0

I have a code with the following while loop:

def get_names(key):
    temp = pd.DataFrame(columns=['name','tot_count'])
    df2  = dfx.loc[(dfx['name1'] == key) | (dfx['name2'] == key) | (dfx['name3'] == key) | (dfx['name4'] == key)]
    for c in cl:
        y         = df2[[c,'tot_count']]
        y.columns = ['name','tot_count']
        temp      = pd.concat([temp,y])
    temp['key'] = key
    return(temp)

cl = ['name1', 'name2', 'name3', 'name4']
n1 = len(s1) #s1 is the list of keywords
i  = 0
d  = pd.DataFrame(columns=['name','key'])

while(i < n1):
    key = s1[i]
    y = get_names(key)
    d = pd.concat([d,y])
    dfx = dfx.loc[(dfx['name1'] != key) & (dfx['name2'] != key) & (dfx['name3'] != key) & (dfx['name4'] != key)]
    print(i)
    i = i + 1

Here I have a thousands of keywords in the list s1. The while loop processes each keyword in s1 as defined in the function get_names where it uses the dataframe dfx which has millions of rows and contains rows relevant to the each keywords. After a keyword has been processed, I no longer need those rows corresponding to this keyword in the main dataframe dfx to be re-processed for another keyword. So I delete it inside the while loop.

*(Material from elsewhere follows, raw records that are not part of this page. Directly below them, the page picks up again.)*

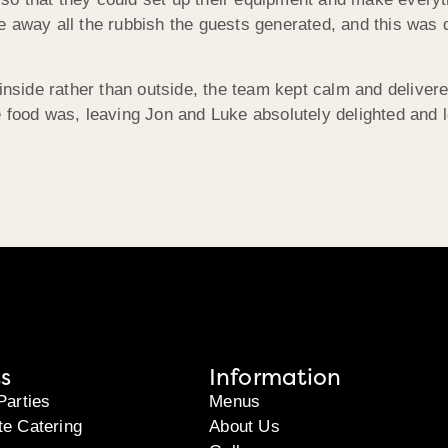
 away all the rubbish the guests generated, and this was d
inside rather than outside, the team kept calm and delivere
 food was, leaving Jon and Luke absolutely delighted and 
s
Information
Parties
Menus
te Catering
About Us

Question: The run time of this code is about 2.5 hours. How can I improve the code the make it run faster on the same hardware?

Stacker
  • 271
  • 2
  • 8

1 Answers1

1

d = pd.concat([d, y]) should almost nearly be used in a loop. This result in a quadratic execution due to new growing dataframes being created every time. You should use a list instead (see this post). The same applies to temp = pd.concat([temp,y]).

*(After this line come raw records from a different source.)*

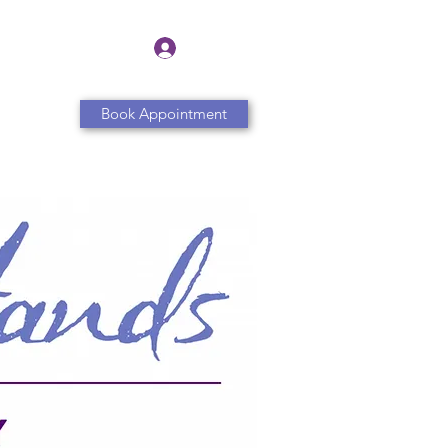
Log In
Book Appointment
Contact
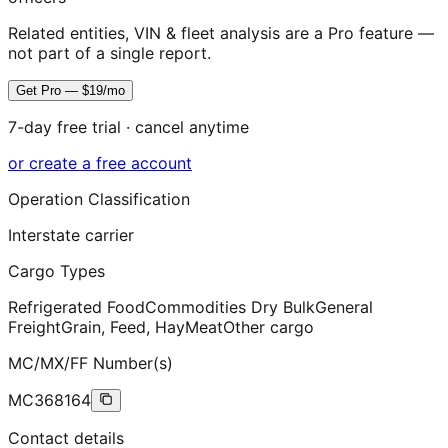
Related entities, VIN & fleet analysis are a Pro feature —
not part of a single report.
Get Pro — $19/mo
7-day free trial · cancel anytime
or create a free account
Operation Classification
Interstate carrier
Cargo Types
Refrigerated Food
Commodities Dry Bulk
General
Freight
Grain, Feed, Hay
Meat
Other cargo
MC/MX/FF Number(s)
MC368164
Contact details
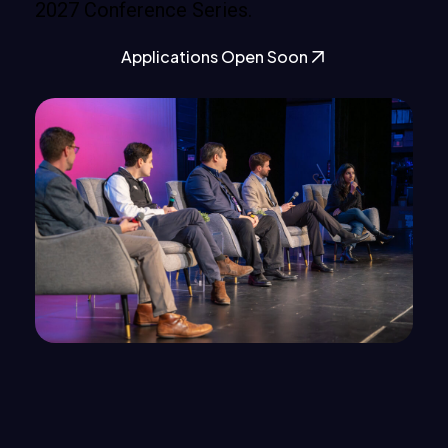
2027 Conference Series.
Applications Open Soon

Additionally repeatedly make comparisons of the whole dataframe just to find a key is clearly inefficient. It is again due to a quadratic execution. Quadratic execution are a dead end for big data computation. This can be solved by using pre-computed dataframe parts using groupby stored in a dictionary where the keys are the searched key. With that, any fetch runs in constant time instead of a linear time. This is a bit come complex with 4 columns but the idea is the same: pre-computing operations by operating on groups instead than separate items or rows.

Jérôme Richard
  • 41,678
  • 6
  • 29
  • 59